Originally published at: https://blog.metageek.net/2018/12/catching-up-with-metageek/
This article was originally published by Sharon Fisher in the Idaho Business Review on Dec 12, 2018. Click here to read the article on idahobusinessreview.com
MetaGeek, shown here with founder Ryan Woodings in 2015, is hoping a change in the way it sells its products will bring it back to profitability in 2019.
MetaGeek, one of the more venerable members of Idaho’s startup community, is pivoting product delivery to help it get through a rough patch.
The Boise startup, founded in 2005, makes tools for managing WiFi networks. “We started out making hardware and expanded into making software sold through transactions,” said Brian Tuttle, who became CEO in June after being chief operating officer and chief technology officer. “We’ve evolving into subscription and offering software as a service (SAAS).”
The company is also creating hardware as accessories to its subscription offerings and focusing on software for mobile platforms as opposed to on the desktop, he added.
MetaGeek’s products are intended to make it easier to debug WiFi networks, Tuttle said. “It gives you the ability to see WiFi, because WiFi is invisible,” he said. “The great challenge for our users, who are network administrators, primarily, is that in the past you’ve been able to troubleshoot physically. You can plug a cable into a different port, look at the lights, and see if they’re blinking. What we do is try to create as much of that visual troubleshooting process as we possibly can for WiFi.”
For example, MetaGeek’s products let network administrators determine whether other devices in the office – whether it’s computers, smartphones, or smart thermostats or light bulbs – are interfering with the WiFi’s radio signals, Tuttle said.
But as the years have gone by, not just the technology, but also the way products are sold, has changed, Tuttle said. “2018’s been a tough year for MetaGeek,” he acknowledged. “We haven’t been growing our revenues for a few years.”
In fact, for only the second time in the history of the company, it hasn’t been profitable, he said.
The problem is MetaGeek offered free software updates to its customers, which meant it was running out of new customers. “As we’ve saturated the market for people who troubleshoot WiFi networks, we’ve been able to get less and less revenue,” Tuttle said.
Consequently, the company was hesitant to update its products. “We felt that continuing to give those things away was harmful to our business,” he said.
But the result is the product fell behind its competitors. “What that’s done is make us less relevant in the marketplace,” he said.
Now, MetaGeek has switched to a subscription model, which brings it a steady stream of income, and has started releasing updates to its software again, Tuttle said.
In addition, the company – which has been entirely self-funded for its lifetime – still has a significant amount of cash in the bank to fund recovery as it restructures its product portfolio, he said. “We still have enough capital to operate another year and a half at our cash burn rate, and it’s already turning around,” he said.
However, part of the reason Tuttle took over from founder and CEO Ryan Woodings, who now runs the product team, is his willingness to consider changing that self-funded approach. “Part of my job is to be willing to fundraise, and see this transition through if it’s necessary,” Tuttle said, though he thought it would be pretty unlikely.

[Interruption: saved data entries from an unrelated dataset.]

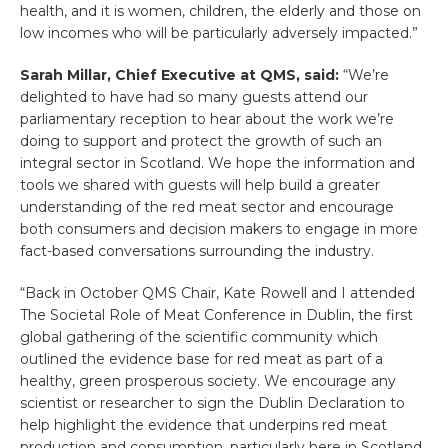
health, and it is women, children, the elderly and those on
low incomes who will be particularly adversely impacted.”
Sarah Millar, Chief Executive at QMS, said:
“We’re
delighted to have had so many guests attend our
parliamentary reception to hear about the work we’re
doing to support and protect the growth of such an
integral sector in Scotland. We hope the information and
tools we shared with guests will help build a greater
understanding of the red meat sector and encourage
both consumers and decision makers to engage in more
fact-based conversations surrounding the industry.
“Back in October QMS Chair, Kate Rowell and I attended
The Societal Role of Meat Conference in Dublin, the first
global gathering of the scientific community which
outlined the evidence base for red meat as part of a
healthy, green prosperous society. We encourage any
scientist or researcher to sign the Dublin Declaration to
help highlight the evidence that underpins red meat
production and consumption, particularly here in Scotland.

In the meantime, MetaGeek is down to 16 employees, from a high of 32 in 2016, partly through attrition and partly through layoffs. The company laid off about 10 people in 2016, and lost four employees this year and another four or five last year, Tuttle said. Consequently, the company is considering moving its offices from the Owyhee Building, where it settled in 2015, he said.
That said, the one other time MetaGeek wasn’t profitable, it turned around quickly. “We had one period in our history where we didn’t make an annual profit, and after that, we enjoyed the best three-year period in our history,” Tuttle said. “I feel pretty good that once we make it through this, we have a good basis for returning to profit and growth for 2019. But it’s been a hard year.”